Table of Contents
This episode features Tarik, the CEO of Capital.com, opening the curtain on retail trading at real scale—think millions of clients and staggering monthly volumes—plus a candid take on brokers, prop firms, and what separates flash-in-the-pan wins from sustainable performance. Filmed with a “no fluff” vibe, Tarik explains how regulation, execution speed, and risk offloading work behind the scenes, and why reputable brokers want traders to survive for years, not weeks. You’ll also hear why his team doubled down on social media to reach serious traders who never click ads, and how that content-first approach brought in high-intent clients.
What you’ll learn here is intentionally beginner-friendly: how to pick a broker (regulation and banking matter), why “zero spread” often hides slippage, and how tools like guaranteed stop-losses are basically cheap insurance. Most importantly, Tarik shows that wins come from psychology first—controlling greed, revenge trades, and fear—then pairing that mindset with a simple, written plan and post-trade reviews. You’ll leave with a clearer path: choose markets you understand, keep setups simple, pre-commit your risk and targets, and stop tinkering mid-trade.
Tarik Playbook & Strategy: How He Actually Trades
Core Thesis & Edge
Here’s the big idea Tarik runs with: survive first, compound second. He treats trading like an operating business—defined costs, repeatable processes, and zero tolerance for “winging it.” The edge is built from clean execution, simple setups, and strict rules that cut off downside before hunting upside.
- Define your edge in one sentence (e.g., “trend pullbacks into value with momentum confirmation”).
- If you can’t describe the setup rule-by-rule, you don’t have it; don’t trade it.
- Track win rate, average win, average loss, and payoff ratio weekly—optimize the system, not single trades.
- The first KPI is account survival: max daily drawdown ≤ 2%, max weekly drawdown ≤ 5%.
Markets & Timeframes
He focuses on liquid markets where spreads and slippage stay tight at most times of day. Timeframes are chosen to reduce noise but still generate enough signals to matter. You want a “boring repeatable window,” not constant FOMO.
- Trade 1–3 instruments you understand deeply (e.g., major FX pairs, top indices, gold).
- Primary timeframe for bias: H4; execution: M15–M30; optional: H1 for context and D1 for regime.
- Avoid the first 5 minutes of major data releases; execute after the spread normalizes.
- If spread > average by 50% or book looks thin, skip the signal—no “liquidity tax.”
Setup: Trend-Pullback (Primary)
The bread-and-butter is catching continuation after a shallow pullback into value. You’re aligning higher-timeframe momentum with a clean intraday entry trigger.
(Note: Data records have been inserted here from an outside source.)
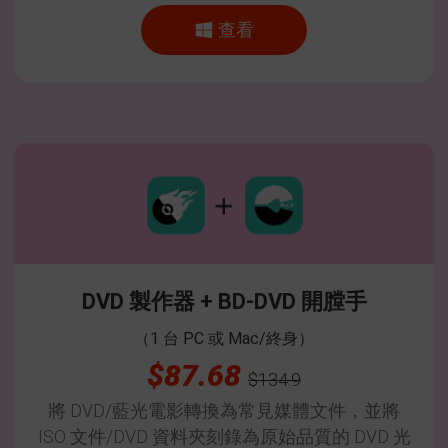
查看
DVD 製作器 + BD-DVD 開膛手
（1 台 PC 或 Mac/終身）
$87.68
$134.9
將 DVD/藍光電影轉換為常見媒體文件，並將
ISO 文件/DVD 資料夾刻錄為原始品質的 DVD 光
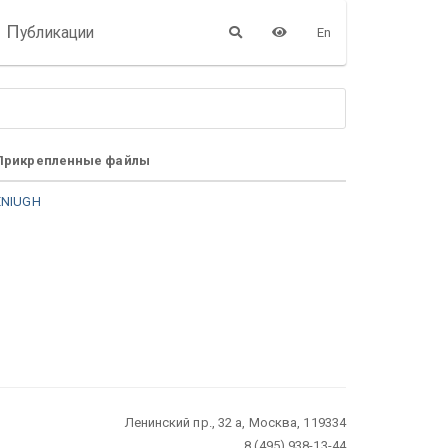
П
убликации
En
Прикрепленные файлы
ENIUGH
Ленинский пр., 32 а, Москва, 119334
8 (495) 938-13-44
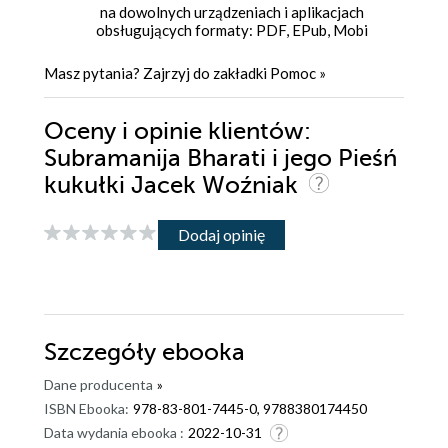
na dowolnych urządzeniach i aplikacjach
obsługujących formaty: PDF, EPub, Mobi
Masz pytania? Zajrzyj do zakładki
Pomoc
»
Oceny i opinie klientów:
Subramanija Bharati i jego Pieśń
kukułki Jacek Woźniak
Dodaj opinię
Szczegóły
ebooka
Dane producenta
»
ISBN Ebooka:
978-83-801-7445-0, 9788380174450
Data wydania ebooka :
2022-10-31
Simple ingredients, consistent rules.
- Bias long only if H4 is above its 50-period MA and making higher swing lows (reverse for shorts).
- Mark the value area with a 20/50 moving-average zone or anchored VWAP from the most recent H4 impulse.
- Wait for price to pull back into value and print a bullish rejection (wick > body, closes above value).
- Confirm with RSI crossing back above 50 or MFI uptick; if both disagree, pass.
- Place a stop below the pullback low; entry on the next candle’s break of rejection high.
- First target = 1R; move stop to breakeven at +0.8R; scale 50% at 1.5R; trail remainder under M15 swing lows.
Setup: Mean-Reversion (Secondary, Only in Ranges)
When a higher-timeframe trend is flat and price oscillates, he switches to a defined-risk mean-reversion play. The key is strict range identification and faster exits—no “let it ride” mentality here.
- Trade mean-reversion only if D1 ATR is falling and H4 swings are overlapping (no clear HH/HL or LL/LH).
- Define range with two clean H4 reaction levels touched ≥3 times.
- Enter fade only with an exhaustion signal (divergence on RSI/MFI and a long-wick rejection).
- Stop goes beyond the range extreme; target mid-range first, far side second, only if momentum flips.
- If price closes outside the range on H1, exit—no “hope” allowed.
Risk Sizing & Daily Guardrails
He sizes positions so single trade outcomes never threaten the plan. Daily and weekly guardrails prevent tilt, revenge, and sloppy execution after losses or big wins.
- Risk per trade: 0.25%–0.5% account; cap concurrent risk at 1%.
- Max 3 trades per session; stop trading for the day after 1.5R or +3R, whichever comes first.
- For scheduled high-impact news, halve size or stand down completely 15 minutes before/after.
- Slippage buffer: assume 0.1R slippage on indices/metals; if realized slippage >0.2R twice, cut size.
Entries, Orders & Execution Hygiene
Execution is where many edges die. Tarik standardizes orders and tolerances so that fills and behavior are consistent. The aim: make each click look the same.
- Default to stop orders at the trigger; avoid market orders unless re-entering after platform hiccups.
- Hard stops are always on the server; never mental stops.
- If the spread widens during the entry candle, wait one bar—no chasing.
- If your stop would sit inside the average spread ×2, skip the trade (structurally fragile stop).
Trade Management Rules
Once in, you manage risk first and profits second. Pre-committed actions remove in-the-moment bias and keep statistics stable over time.
- Move to breakeven at +0.8R; never earlier.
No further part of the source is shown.